Since learning about the health implications of copper overload, I began checking copper and zinc levels in at least 90% of my patients. I have been astonished to find how many people have high copper levels, and treating copper overload has become a cornerstone in turning gut, hormone and mental symptoms around in my practice.

A question I commonly get asked is, “but Dr. Walch, where did all of this copper come from?”

Copper overload is becoming very common due to the widespread exposure we have to estrogen-mimicking chemicals in our environment. Estrogen-mimicking chemicals, known as xenoestrogens, are found in plastics, and petrochemicals sprayed on our food and animal feed. Estrogen promotes copper storage. This makes women particularly susceptible to copper overload due to our higher estrogen levels. Women with higher copper levels tend to become more symptomatic during hormonal fluctuations (menstrual cycle, post-partum, etc).

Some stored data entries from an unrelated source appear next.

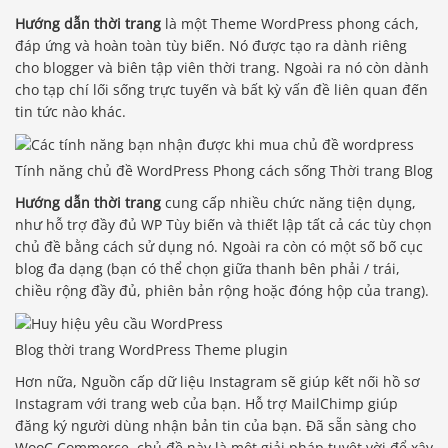
Hướng dẫn thời trang
là một Theme WordPress phong cách,
đáp ứng và hoàn toàn tùy biến. Nó được tạo ra dành riêng
cho blogger và biên tập viên thời trang. Ngoài ra nó còn dành
cho tạp chí lối sống trực tuyến và bất kỳ vấn đề liên quan đến
tin tức nào khác.
Tính năng chủ đề WordPress Phong cách sống Thời trang Blog
Hướng dẫn thời trang
cung cấp nhiều chức năng tiện dụng,
như hỗ trợ đầy đủ WP Tùy biến và thiết lập tất cả các tùy chọn
chủ đề bằng cách sử dụng nó. Ngoài ra còn có một số bố cục
blog đa dạng (bạn có thể chọn giữa thanh bên phải / trái,
chiều rộng đầy đủ, phiên bản rộng hoặc đóng hộp của trang).
Blog thời trang WordPress Theme plugin
Hơn nữa, Nguồn cấp dữ liệu Instagram sẽ giúp kết nối hồ sơ
Instagram với trang web của bạn. Hỗ trợ MailChimp giúp
đăng ký người dùng nhận bản tin của bạn. Đã sẵn sàng cho
WooC Commerce, chủ đề này là một giải pháp tuyệt vời để xây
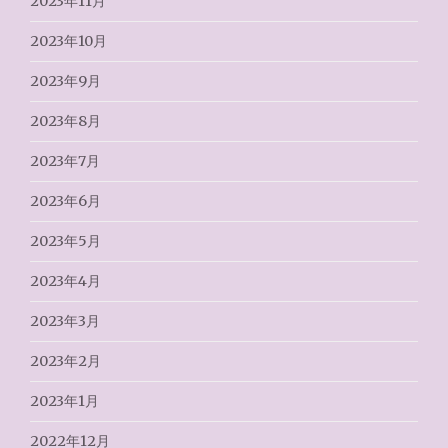
2023年11月
2023年10月
2023年9月
2023年8月
2023年7月
2023年6月
2023年5月
2023年4月
2023年3月
2023年2月
2023年1月
2022年12月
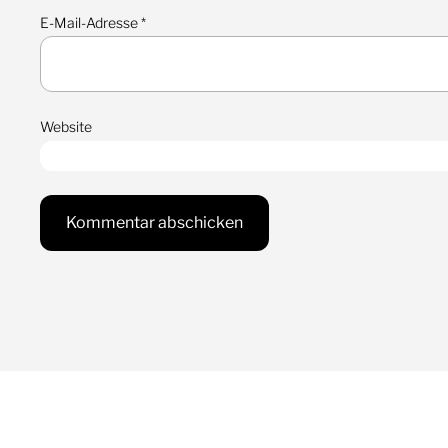
E-Mail-Adresse
*
Website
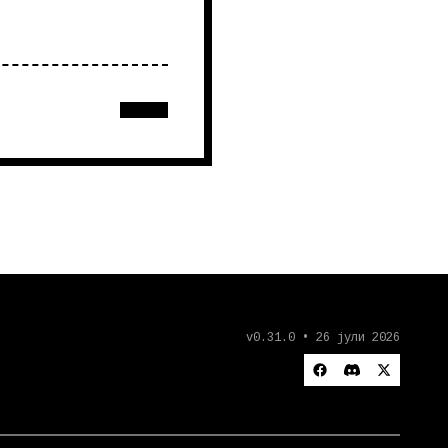
v0.31.0 • 26 јули 2026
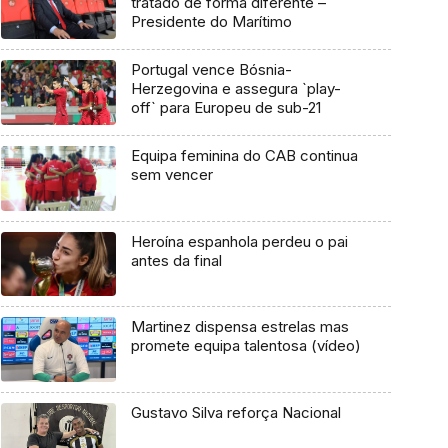
tratado de forma diferente –
Presidente do Marítimo
Portugal vence Bósnia-
Herzegovina e assegura `play-
off` para Europeu de sub-21
Equipa feminina do CAB continua
sem vencer
Heroína espanhola perdeu o pai
antes da final
Martinez dispensa estrelas mas
promete equipa talentosa (vídeo)
Gustavo Silva reforça Nacional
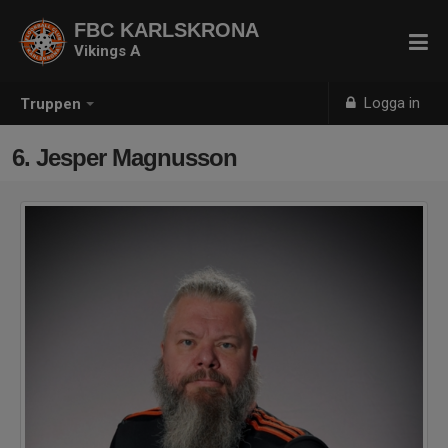
FBC KARLSKRONA
Vikings A
Logga in
Truppen
6. Jesper Magnusson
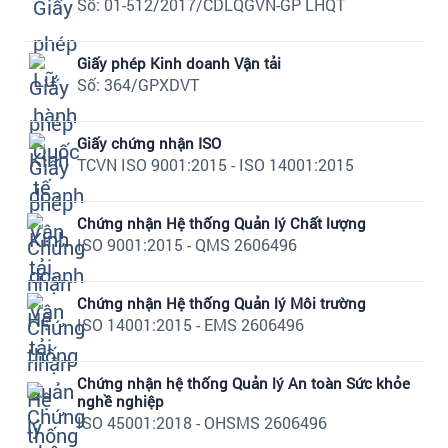
Số: 01-512/2017/CDLQGVN-GP LHQT
Giấy phép Kinh doanh Vận tải
Số: 364/GPXDVT
Giấy chứng nhận ISO
TCVN ISO 9001:2015 - ISO 14001:2015
Chứng nhận Hệ thống Quản lý Chất lượng
ISO 9001:2015 - QMS 2606496
Chứng nhận Hệ thống Quản lý Môi trường
ISO 14001:2015 - EMS 2606496
Chứng nhận hệ thống Quản lý An toàn Sức khỏe
nghề nghiệp
ISO 45001:2018 - OHSMS 2606496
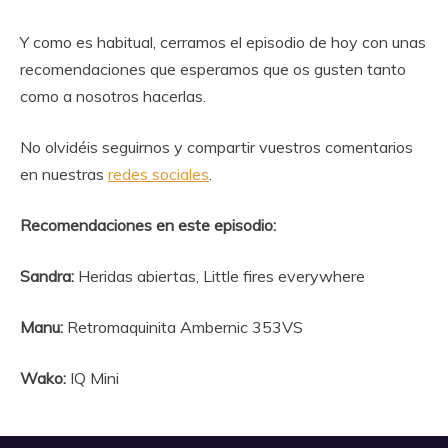
Y como es habitual, cerramos el episodio de hoy con unas
recomendaciones que esperamos que os gusten tanto
como a nosotros hacerlas.
No olvidéis seguirnos y compartir vuestros comentarios
en nuestras
redes sociales
.
Recomendaciones en este episodio:
Sandra:
Heridas abiertas, Little fires everywhere
Manu:
Retromaquinita Ambernic 353VS
Wako:
IQ Mini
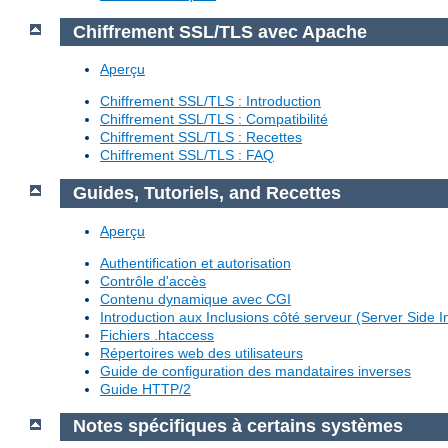
Chiffrement SSL/TLS avec Apache
Aperçu
Chiffrement SSL/TLS : Introduction
Chiffrement SSL/TLS : Compatibilité
Chiffrement SSL/TLS : Recettes
Chiffrement SSL/TLS : FAQ
Guides, Tutoriels, and Recettes
Aperçu
Authentification et autorisation
Contrôle d'accès
Contenu dynamique avec CGI
Introduction aux Inclusions côté serveur (Server Side I
Fichiers .htaccess
Répertoires web des utilisateurs
Guide de configuration des mandataires inverses
Guide HTTP/2
Notes spécifiques à certains systèmes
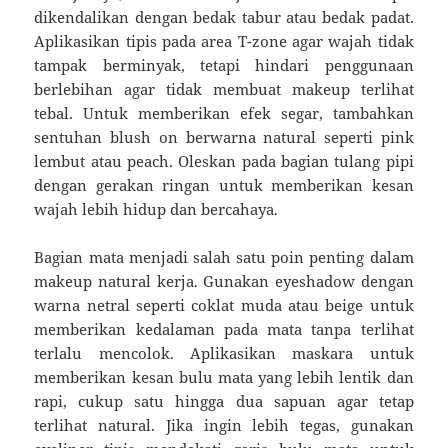
dikendalikan dengan bedak tabur atau bedak padat.
Aplikasikan tipis pada area T-zone agar wajah tidak
tampak berminyak, tetapi hindari penggunaan
berlebihan agar tidak membuat makeup terlihat
tebal. Untuk memberikan efek segar, tambahkan
sentuhan blush on berwarna natural seperti pink
lembut atau peach. Oleskan pada bagian tulang pipi
dengan gerakan ringan untuk memberikan kesan
wajah lebih hidup dan bercahaya.
Bagian mata menjadi salah satu poin penting dalam
makeup natural kerja. Gunakan eyeshadow dengan
warna netral seperti coklat muda atau beige untuk
memberikan kedalaman pada mata tanpa terlihat
terlalu mencolok. Aplikasikan maskara untuk
memberikan kesan bulu mata yang lebih lentik dan
rapi, cukup satu hingga dua sapuan agar tetap
terlihat natural. Jika ingin lebih tegas, gunakan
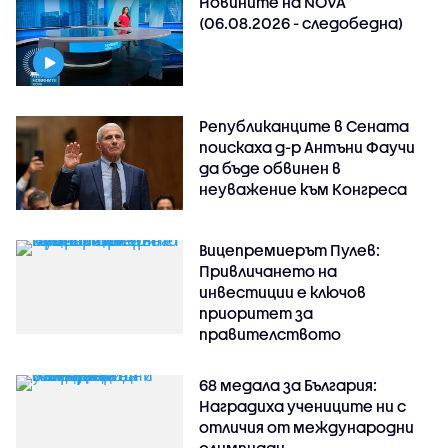
Новините на NOVA
(06.08.2026 - следобедна)
Републиканците в Сената
поискаха д-р Антъни Фаучи
да бъде обвинен в
неуважение към Конгреса
Вицепремиерът Пулев:
Привличането на
инвестиции е ключов
приоритет за
правителството
68 медала за България:
Наградиха учениците ни с
отличия от международни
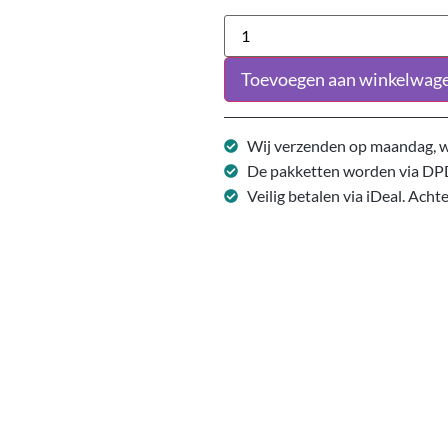
Toevoegen aan winkelwag
Wij verzenden op maandag, w
De pakketten worden via DP
Veilig betalen via iDeal. Acht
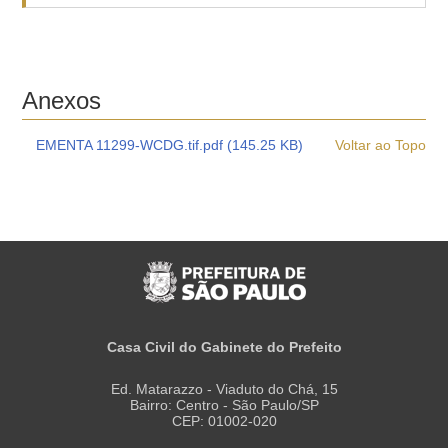
Anexos
EMENTA 11299-WCDG.tif.pdf (145.25 KB)
Voltar ao Topo
Casa Civil do Gabinete do Prefeito
Ed. Matarazzo - Viaduto do Chá, 15
Bairro: Centro - São Paulo/SP
CEP: 01002-020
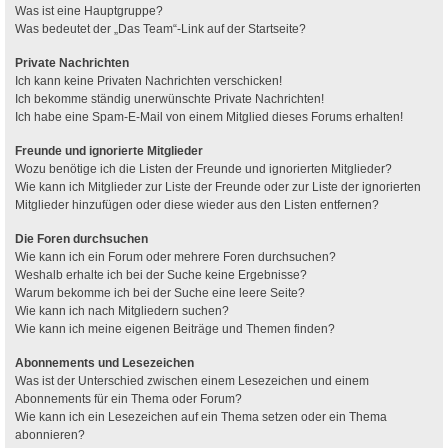
Was ist eine Hauptgruppe?
Was bedeutet der „Das Team“-Link auf der Startseite?
Private Nachrichten
Ich kann keine Privaten Nachrichten verschicken!
Ich bekomme ständig unerwünschte Private Nachrichten!
Ich habe eine Spam-E-Mail von einem Mitglied dieses Forums erhalten!
Freunde und ignorierte Mitglieder
Wozu benötige ich die Listen der Freunde und ignorierten Mitglieder?
Wie kann ich Mitglieder zur Liste der Freunde oder zur Liste der ignorierten
Mitglieder hinzufügen oder diese wieder aus den Listen entfernen?
Die Foren durchsuchen
Wie kann ich ein Forum oder mehrere Foren durchsuchen?
Weshalb erhalte ich bei der Suche keine Ergebnisse?
Warum bekomme ich bei der Suche eine leere Seite?
Wie kann ich nach Mitgliedern suchen?
Wie kann ich meine eigenen Beiträge und Themen finden?
Abonnements und Lesezeichen
Was ist der Unterschied zwischen einem Lesezeichen und einem
Abonnements für ein Thema oder Forum?
Wie kann ich ein Lesezeichen auf ein Thema setzen oder ein Thema
abonnieren?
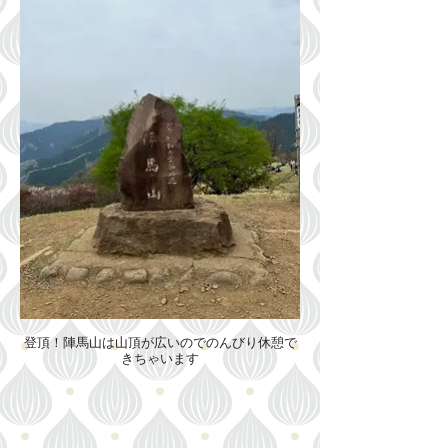
登頂！陣馬山は山頂が広いのでのんびり休憩で
きちゃいます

Other risk factors for copper overload include exposure from water sources, copper cookware, copper pipes and copper IUD’s. Additionally, some people are more susceptible to copper storage due to genetic inability to regulate copper levels.

Zinc deficiency is another factor contributing to copper toxicity. Zinc and copper are often inversely related. Patients with elevated copper are often zinc deficient. Zinc is essential for immune regulation, wound healing, skin health, and neurotransmitter synthesis. Zinc helps to mobilize copper from the liver by increasing bile production. Excess copper is excreted from the liver through bile.

From my perspective, there are several reasons high copper and low zinc has become an issue for so many. We are living in a world where we are bombarded with environmental toxicants putting unprecedented strain on our detox pathways. Combine this with impeded detox mechanisms and mineral deficiencies, and our bodies have difficulty regulating minerals on a basic physiological level.

When my patients present with any number of symptoms listed above, I typically recommend four simple blood tests that can help us determine their body’s copper burden. These include copper, zinc, ceruloplasmin, and histamine. These tests, often in combination with other lab values and hair mineral analysis, help me to create an individualized treatment plan for each patient.

Balancing copper and zinc levels can profoundly improve mental health and hormonal symptoms. My approach to treating copper toxicity involves a combination of reducing inflammatory and toxic load on the body, balancing specific mineral and nutrients, and supporting detoxification pathways.

References

Walsh, W. (2014). Nutrient power: Heal your biochemistry and heal your brain. Skyhorse Publishing.